Apprendre une langue vivante ne peut se faire que dans le cadre d’une exposition intensive à la langue et d’activités centrées sur la communication d’idées, de réflexions, de sentiments, dans la langue. Cela signifie que 2h00 ou 2h30 de cours hebdomadaires en groupes de 30 à 40 élèves (l‘enquête montre que de nombreux groupes atteignent cette taille) ne peuvent avoir d’efficacité pour l’apprentissage, d’autant plus pour des élèves en difficulté. Le rapport Manès-Taylor de septembre 2018 sur l’amélioration de la maîtrise des langues vivantes étrangères par les jeunes Français se penchait sur la contradiction entre le dynamisme des cours de LVER « parmi les plus innovants » (p.19) et le fait que le pays « arrive bien au dernier rang des pays européens quant à la maîtrise des langues étrangères » (p.3) et maintient de fortes inégalités liées à l’origine sociale et au genre. Les auteurs du rapport apportaient deux éclairages fondamentaux :
« Les effectifs en France sont parmi les plus élevés d’Europe. […] L’Estonie a des groupes classes de 15 à 16 élèves, y compris en langues […]. Les responsables avec qui nous avons échangé ont confirmé que c’est un des facteurs identifiés des très bons résultats scolaires de ce pays. » (p.39).
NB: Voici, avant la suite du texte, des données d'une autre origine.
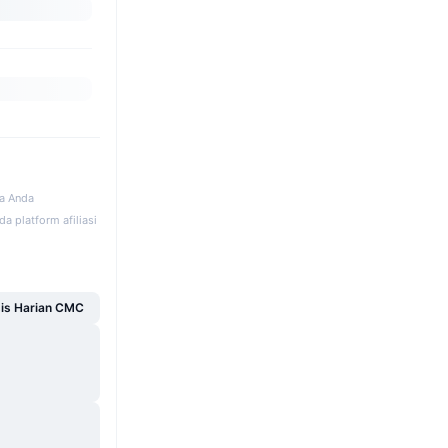
ka Anda
a platform afiliasi
sis Harian CMC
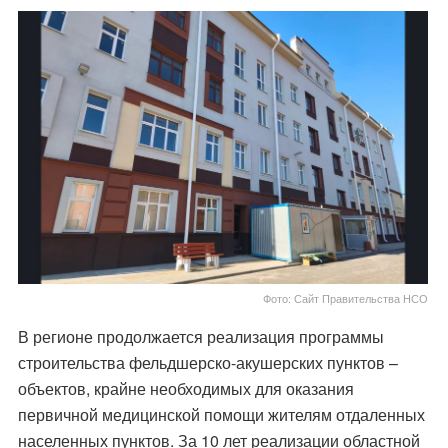
Фото: Сайт Правительства НСО
В регионе продолжается реализация программы
строительства фельдшерско-акушерских пунктов –
объектов, крайне необходимых для оказания
первичной медицинской помощи жителям отдаленных
населенных пунктов. За 10 лет реализации областной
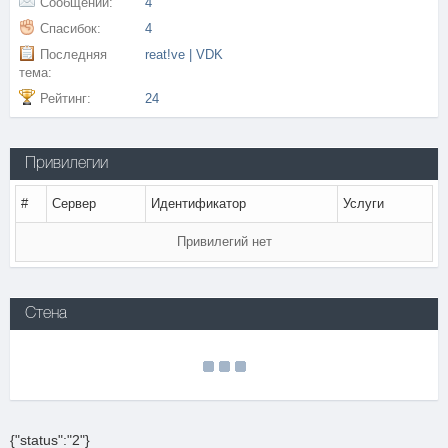
Сообщений:
4
Спасибок:
4
Последняя
reat!ve | VDK
тема:
Рейтинг:
24
Привилегии
#
Сервер
Идентификатор
Услуги
Привилегий нет
Стена
{"status":"2"}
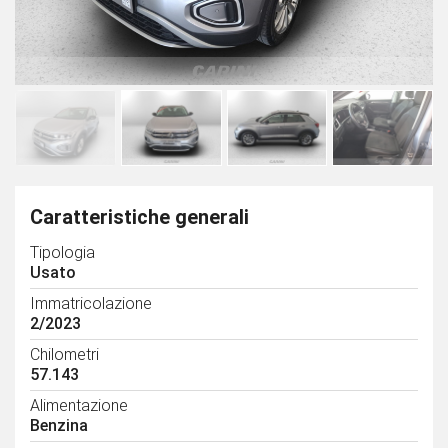
Caratteristiche generali
Tipologia
Usato
Immatricolazione
2/2023
Chilometri
57.143
Alimentazione
Benzina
« La question des horaires de langues vivantes occupe une place centrale dans les préoccupations exprimées par les enseignants. […] Leur demande porte en priorité sur l’augmentation à trois heures dans le tronc commun, […] La présente mission n’est bien entendu pas opposée à une telle demande tout en étant consciente qu’elle emporte des conséquences budgétaires lourdes qui risquent d’en affaiblir la faisabilité » (p.52).
La mission Manès-Taylor savait que le ministère ne tiendrait pas compte de ses remarques sur les horaires. Au contraire, depuis septembre 2018, les DHG ont été réduites, le nombre de postes aux concours de recrutement de professeurs de LVER a continué à diminuer et les effectifs à augmenter. Il n’est pas étonnant que la colère et la grogne dominent dans les réponses des professeurs de LVER à l’enquête de l’APLV.
Ce constat peu optimiste et l’épidémie qui bouleverse nos habitudes n’a pas simplifié le travail des enseignants. Mais ce contexte complexe n’empêchera pas l’APLV de continuer à défendre les langues vivantes et régionales en 2021.
En ce début d’année civile il est encore temps de vous souhaiter une très bonne année 2021.